6. Design Insights, Limitations, and Future Directions
The structure and choice of relative positional encoding are shaped by practical, architectural, and theoretical considerations:
- Spectral contraction: Multiplicative Toeplitz-based schemes (e.g., RoPE, LieRE, GRAPE) produce better-conditioned logit matrices than additive-only or bias-based designs, which accelerates and stabilizes optimization (Gu et al., 19 May 2025).
- Group-theoretic structure: Encodings founded on Lie group actions guarantee exact or asymptotic dependence of attention solely on relative position, with higher representational capacity unlocked by enriching the dimension and noncommutativity of acting groups (as in LieRE and general GRAPE).
- Regularization and expressivity: For learned RPE tables, norm regularization is vital to prevent overfitting (especially in regime of limited data/long-sequence extrapolation) (Li, 5 Jun 2025).
- Domain-specific demands: Tasks requiring precise retrieval or copying from arbitrary context make strict long-range decay in the encoding (as in ALiBi) suboptimal; high-frequency or non-decaying encodings (HoPE) can improve both extrapolation and context-awareness (Chen et al., 2024).
- Streaming and compatibility: RPEs that admit efficient incremental computation and cacheability (e.g., additive GRAPE, ALiBi) are suited to large-scale, streaming, or autoregressive deployment.
- Hybridization and composition: BiPE and related schemes that blend absolute and relative encodings (intra vs. inter-segment) empirically and theoretically offer improved performance, especially in extrapolation (He et al., 2024).
Observable limitations include the inability of RPEs to model purely absolute position-dependent phenomena, finite-capacity learned tables failing on extreme extrapolation, and for some non-group-theoretic methods, an increase in memory or computational overhead without a corresponding gain in performance.
7. Domain Extensions and Specialized Architectures
Relative encoding principles admit direct extension to a variety of advanced settings:
- Binary and spiking networks: Gray-PE and Log-PE inject positional information compatible with binary SNN hardware, supporting time-series, text, and vision tasks with negligible computational overhead (Lv et al., 28 Jan 2025).
- Graph and geometric data: Multivariate, permutation-equivariant relative encodings via shortest path, resistance, spectral, or projective transformations permit Transformers to operate on irregular geometries, directed networks, and multi-view data, achieving close to best-known accuracies on circuit-, vision-, and program-analysis benchmarks (Huang et al., 2024, Li et al., 14 Jul 2025).
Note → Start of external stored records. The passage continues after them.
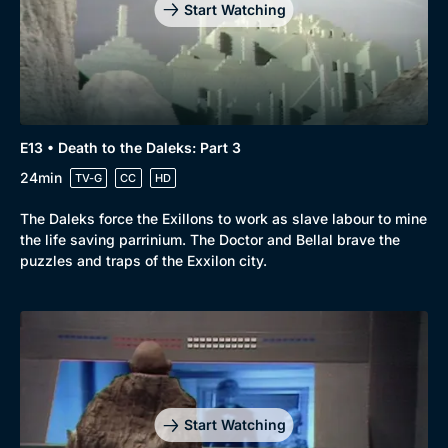
Comedy
Best of the Decades
Start Watching
Docs & Lifestyle
Coming Soon
E13 • Death to the Daleks: Part 3
24min
TV-G
CC
HD
The Daleks force the Exillons to work as slave labour to mine
the life saving parrinium. The Doctor and Bellal brave the
puzzles and traps of the Exxilon city.
Start Watching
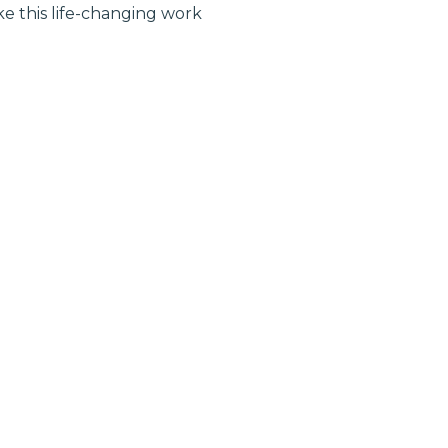
 this life-changing work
- Linear-Complexity Transformers: Structured decompositions (LRPE, SPE) allow full relative encoding even when strict complexity is imposed, as needed for single-pass multi-thousand token contexts (Liutkus et al., 2021, Qin et al., 2023).
The design space for RPEs is thus substantial and expanding, with active research mapping the trade-offs between expressivity, computation, extrapolation, and robustness required by evolving applications.
References
- (Ostmeier et al., 2024) LieRE: Lie Rotational Positional Encodings
- (Zhang et al., 8 Dec 2025) Group Representational Position Encoding
- (Gu et al., 19 May 2025) Unpacking Positional Encoding in Transformers: A Spectral Analysis of Content-Position Coupling
- (Li, 5 Jun 2025) Theoretical Analysis of Positional Encodings in Transformer Models
- (Huang et al., 2020) Improve Transformer Models with Better Relative Position Embeddings
- (He et al., 2024) Two Stones Hit One Bird: Bilevel Positional Encoding for Better Length Extrapolation
- (Pham et al., 2020) Relative Positional Encoding for Speech Recognition and Direct Translation
- (Zhang et al., 2024) An Empirical Study on the Impact of Positional Encoding in Transformer-based Monaural Speech Enhancement
- (Lv et al., 28 Jan 2025) Toward Relative Positional Encoding in Spiking Transformers
- (Chen et al., 2024) HoPE: A Novel Positional Encoding Without Long-Term Decay for Enhanced Context Awareness and Extrapolation
- (Qin et al., 2023) Linearized Relative Positional Encoding
- (Liutkus et al., 2021) Relative Positional Encoding for Transformers with Linear Complexity
- (Li et al., 14 Jul 2025) Cameras as Relative Positional Encoding
- (Huang et al., 2024) What Are Good Positional Encodings for Directed Graphs?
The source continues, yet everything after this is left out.